— What needs to be done —
So that the copy stays text only, transcribe the data below exactly and exclude the images.

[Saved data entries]
▬▬▬▬▬▬▬▬▬▬
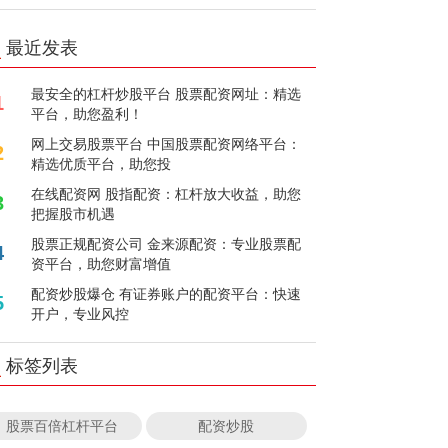
最近发表
最安全的杠杆炒股平台 股票配资网址：精选
1
平台，助您盈利！
网上交易股票平台 中国股票配资网络平台：
2
精选优质平台，助您投
在线配资网 股指配资：杠杆放大收益，助您
3
把握股市机遇
股票正规配资公司 金来源配资：专业股票配
4
资平台，助您财富增值
配资炒股爆仓 有证券账户的配资平台：快速
5
开户，专业风控
标签列表
股票百倍杠杆平台
配资炒股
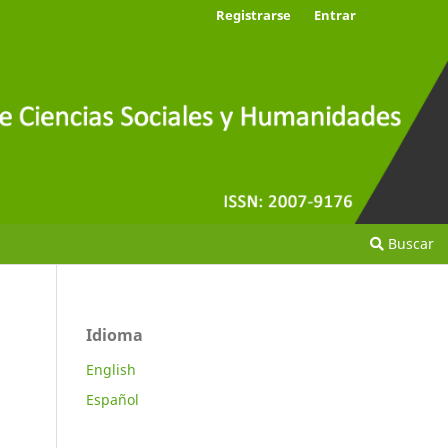
Registrarse
Entrar
Buscar
Idioma
English
Español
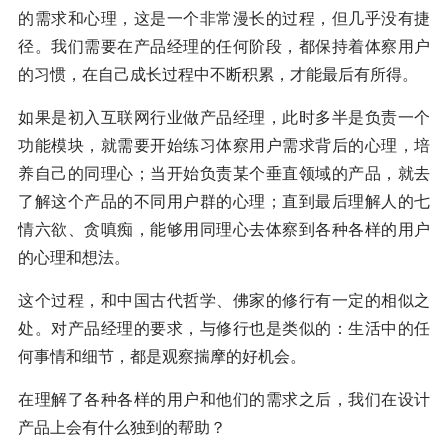
的需求和心理，这是一个非常漫长的过程，但几乎没有捷
径。我们需要在产品经理的任何阶段，都保持着体察用户
的习惯，在自己成长过程中不断积累，才能最后有所得。
如果是初入互联网行业做产品经理，此时多半是负责一个
功能模块，就需要开始练习体察用户需求背后的心理，培
养自己的同理心；当开始负责某个垂直领域的产品，就去
了解这个产品的不同用户群的心理；直到最后理解人的七
情六欲、贪嗔痴，能够用同理心去体察到各种各样的用户
的心理和想法。
这个过程，和中国古代哲学、佛家的修行有一定的相似之
处。对产品经理的要求，与修行也是类似的：生活中的任
何事情和细节，都是观察揣摩的好机会。
在理解了各种各样的用户和他们的需求之后，我们在设计
产品上会有什么独到的帮助？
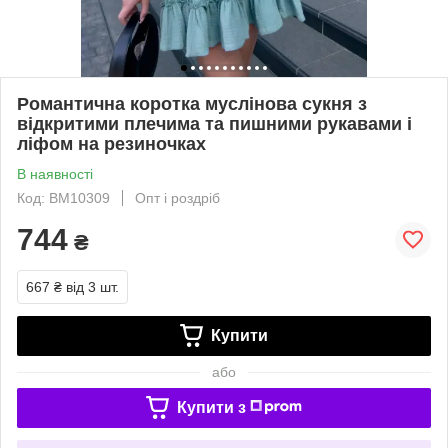
Романтична коротка муслінова сукня з
відкритими плечима та пишними рукавами і
ліфом на резиночках
В наявності
Код: ВМ10309
Опт і роздріб
744
₴
667 ₴
від 3 шт.
Купити
або
Купити з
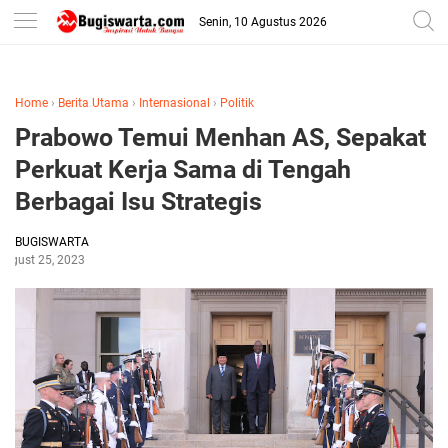
-->
Senin, 10 Agustus 2026
Home
›
Berita Utama
›
Internasional
›
Politik
Prabowo Temui Menhan AS, Sepakat
Perkuat Kerja Sama di Tengah
Berbagai Isu Strategis
BUGISWARTA
August 25, 2023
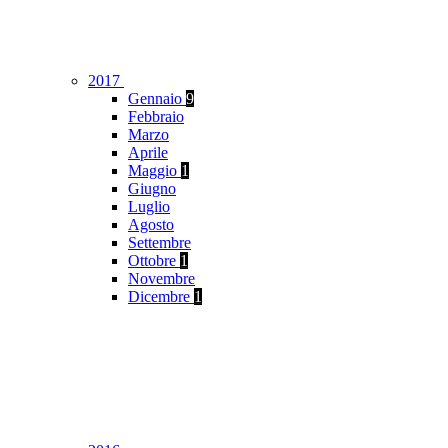
2017
Gennaio
9
Febbraio
Marzo
Aprile
Maggio
1
Giugno
Luglio
Agosto
Settembre
Ottobre
1
Novembre
Dicembre
1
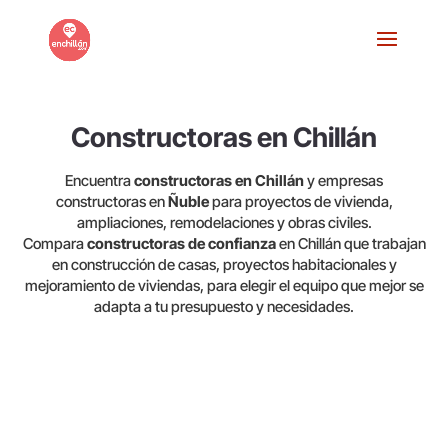
Constructoras en Chillán
Encuentra
constructoras en Chillán
y empresas
constructoras en
Ñuble
para proyectos de vivienda,
ampliaciones, remodelaciones y obras civiles.
Compara
constructoras de confianza
en Chillán que trabajan
en construcción de casas, proyectos habitacionales y
mejoramiento de viviendas, para elegir el equipo que mejor se
adapta a tu presupuesto y necesidades.
San Mateo 1676, 3840000 San Carlos, Ñuble, Chile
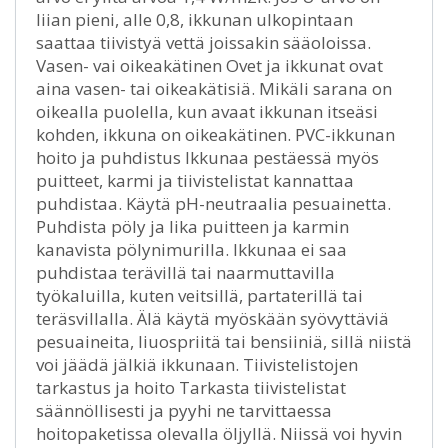
liian pieni, alle 0,8, ikkunan ulkopintaan
saattaa tiivistyä vettä joissakin sääoloissa.
Vasen- vai oikeakätinen Ovet ja ikkunat ovat
aina vasen- tai oikeakätisiä. Mikäli sarana on
oikealla puolella, kun avaat ikkunan itseäsi
kohden, ikkuna on oikeakätinen. PVC-ikkunan
hoito ja puhdistus Ikkunaa pestäessä myös
puitteet, karmi ja tiivistelistat kannattaa
puhdistaa. Käytä pH-neutraalia pesuainetta.
Puhdista pöly ja lika puitteen ja karmin
kanavista pölynimurilla. Ikkunaa ei saa
puhdistaa terävillä tai naarmuttavilla
työkaluilla, kuten veitsillä, partaterillä tai
teräsvillalla. Älä käytä myöskään syövyttäviä
pesuaineita, liuospriitä tai bensiiniä, sillä niistä
voi jäädä jälkiä ikkunaan. Tiivistelistojen
tarkastus ja hoito Tarkasta tiivistelistat
säännöllisesti ja pyyhi ne tarvittaessa
hoitopaketissa olevalla öljyllä. Niissä voi hyvin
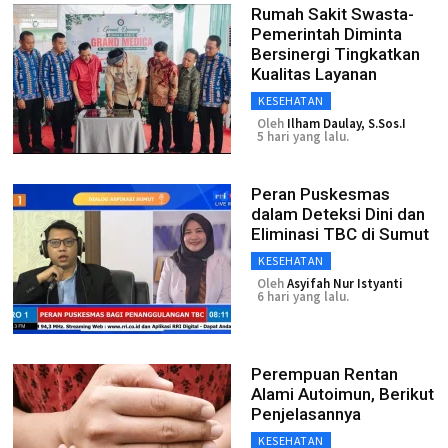
Rumah Sakit Swasta-
Pemerintah Diminta
Bersinergi Tingkatkan
Kualitas Layanan
KESEHATAN
Oleh
Ilham Daulay, S.Sos.I
5 hari yang lalu.
Peran Puskesmas
dalam Deteksi Dini dan
Eliminasi TBC di Sumut
KESEHATAN
Oleh
Asyifah Nur Istyanti
6 hari yang lalu.
Perempuan Rentan
Alami Autoimun, Berikut
Penjelasannya
KESEHATAN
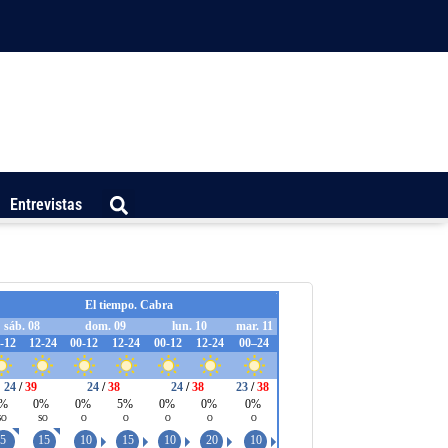
Entrevistas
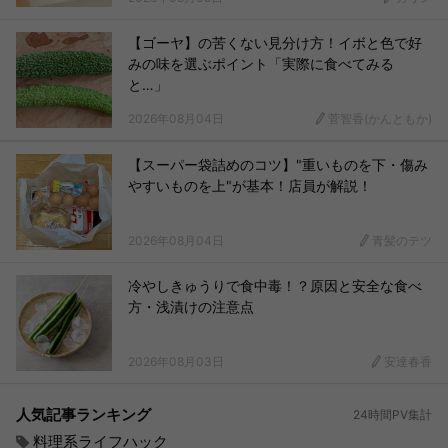
【ゴーヤ】の苦くない見分け方！イボと色で好
みの味を選ぶポイント「実際に食べてみる
と…」
2026年08月04日
菅智香(かんともか)
【スーパー袋詰めのコツ】"重いものを下・傷み
やすいものを上"が基本！店員が解説！
2026年08月04日
青髪のテツ
冷やしきゅうりで食中毒！？原因と安全な食べ
方・浅漬けの注意点
2026年08月03日
安達春香
人気記事ランキング
24時間PV集計
料理系ライフハック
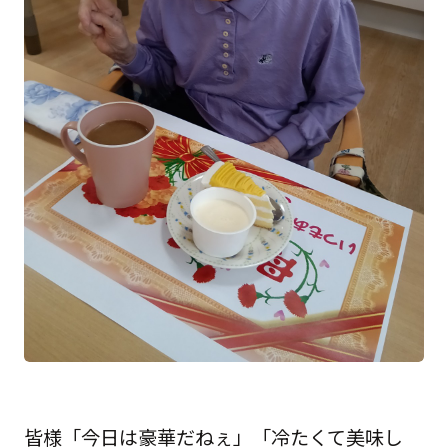
皆様「今日は豪華だねぇ」「冷たくて美味し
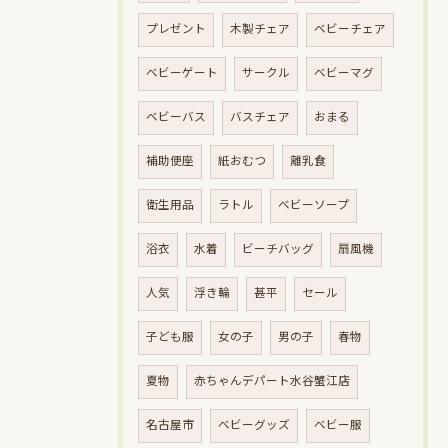
プレゼント
木製チェア
ベビーチェア
ベビーゲート
サークル
ベビーマグ
ベビーバス
バスチェア
おまる
補助便座
紙おむつ
離乳食
衛生用品
ラトル
ベビーソープ
浴衣
水着
ビーチバッグ
扇風機
人気
浮き輪
甚平
セール
子ども服
女の子
男の子
春物
夏物
赤ちゃんデパート水谷蟹江店
名古屋市
ベビーグッズ
ベビー服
▬▬▬▬▬▬▬▬▬▬
— Solution to this task —
最近发表
最安全的杠杆炒股平台 股票配资网址：精选
1
平台，助您盈利！
网上交易股票平台 中国股票配资网络平台：
2
精选优质平台，助您投
在线配资网 股指配资：杠杆放大收益，助您
3
把握股市机遇
股票正规配资公司 金来源配资：专业股票配
4
资平台，助您财富增值
配资炒股爆仓 有证券账户的配资平台：快速
5
开户，专业风控
标签列表
股票百倍杠杆平台
配资炒股
Registrarse
Entrar
Buscar
Idioma
English
Español
的需求和心理，这是一个非常漫长的过程，但几乎没有捷
径。我们需要在产品经理的任何阶段，都保持着体察用户
的习惯，在自己成长过程中不断积累，才能最后有所得。
如果是初入互联网行业做产品经理，此时多半是负责一个
功能模块，就需要开始练习体察用户需求背后的心理，培
养自己的同理心；当开始负责某个垂直领域的产品，就去
了解这个产品的不同用户群的心理；直到最后理解人的七
情六欲、贪嗔痴，能够用同理心去体察到各种各样的用户
的心理和想法。
这个过程，和中国古代哲学、佛家的修行有一定的相似之
处。对产品经理的要求，与修行也是类似的：生活中的任
何事情和细节，都是观察揣摩的好机会。
在理解了各种各样的用户和他们的需求之后，我们在设计
产品上会有什么独到的帮助？
Романтична коротка муслінова сукня з
відкритими плечима та пишними рукавами і
ліфом на резиночках
В наявності
Код: ВМ10309
Опт і роздріб
744
₴
667 ₴
від 3 шт.
Купити
або
Купити з
-->
Senin, 10 Agustus 2026
Home
›
Berita Utama
›
Internasional
›
Politik
Prabowo Temui Menhan AS, Sepakat
Perkuat Kerja Sama di Tengah
Berbagai Isu Strategis
BUGISWARTA
August 25, 2023
2017
Gennaio
9
Febbraio
Marzo
Aprile
Maggio
1
Giugno
Luglio
Agosto
Settembre
Ottobre
1
Novembre
Dicembre
1
Constructoras en Chillán
Encuentra
constructoras en Chillán
y empresas
constructoras en
Ñuble
para proyectos de vivienda,
ampliaciones, remodelaciones y obras civiles.
Compara
constructoras de confianza
en Chillán que trabajan
en construcción de casas, proyectos habitacionales y
mejoramiento de viviendas, para elegir el equipo que mejor se
adapta a tu presupuesto y necesidades.
San Mateo 1676, 3840000 San Carlos, Ñuble, Chile
liian pieni, alle 0,8, ikkunan ulkopintaan
saattaa tiivistyä vettä joissakin sääoloissa.
Vasen- vai oikeakätinen Ovet ja ikkunat ovat
aina vasen- tai oikeakätisiä. Mikäli sarana on
oikealla puolella, kun avaat ikkunan itseäsi
kohden, ikkuna on oikeakätinen. PVC-ikkunan
hoito ja puhdistus Ikkunaa pestäessä myös
puitteet, karmi ja tiivistelistat kannattaa
puhdistaa. Käytä pH-neutraalia pesuainetta.
Puhdista pöly ja lika puitteen ja karmin
kanavista pölynimurilla. Ikkunaa ei saa
puhdistaa terävillä tai naarmuttavilla
työkaluilla, kuten veitsillä, partaterillä tai
teräsvillalla. Älä käytä myöskään syövyttäviä
pesuaineita, liuospriitä tai bensiiniä, sillä niistä
voi jäädä jälkiä ikkunaan. Tiivistelistojen
tarkastus ja hoito Tarkasta tiivistelistat
säännöllisesti ja pyyhi ne tarvittaessa
hoitopaketissa olevalla öljyllä. Niissä voi hyvin
Rumah Sakit Swasta-
Pemerintah Diminta
Bersinergi Tingkatkan
Kualitas Layanan
KESEHATAN
Oleh
Ilham Daulay, S.Sos.I
5 hari yang lalu.
Peran Puskesmas
dalam Deteksi Dini dan
Eliminasi TBC di Sumut
KESEHATAN
Oleh
Asyifah Nur Istyanti
6 hari yang lalu.
Perempuan Rentan
Alami Autoimun, Berikut
Penjelasannya
KESEHATAN
Entrevistas
【ゴーヤ】の苦くない見分け方！イボと色で好
みの味を選ぶポイント「実際に食べてみる
と…」
2026年08月04日
菅智香(かんともか)
【スーパー袋詰めのコツ】"重いものを下・傷み
やすいものを上"が基本！店員が解説！
2026年08月04日
青髪のテツ
冷やしきゅうりで食中毒！？原因と安全な食べ
方・浅漬けの注意点
2026年08月03日
安達春香
人気記事ランキング
24時間PV集計
料理系ライフハック
皆様「今日は豪華だねぇ」「冷たくて美味し
プレゼント
木製チェア
ベビーチェア
ベビーゲート
サークル
ベビーマグ
ベビーバス
バスチェア
おまる
補助便座
紙おむつ
離乳食
衛生用品
ラトル
ベビーソープ
浴衣
水着
ビーチバッグ
扇風機
人気
浮き輪
甚平
セール
子ども服
女の子
男の子
春物
夏物
赤ちゃんデパート水谷蟹江店
名古屋市
ベビーグッズ
ベビー服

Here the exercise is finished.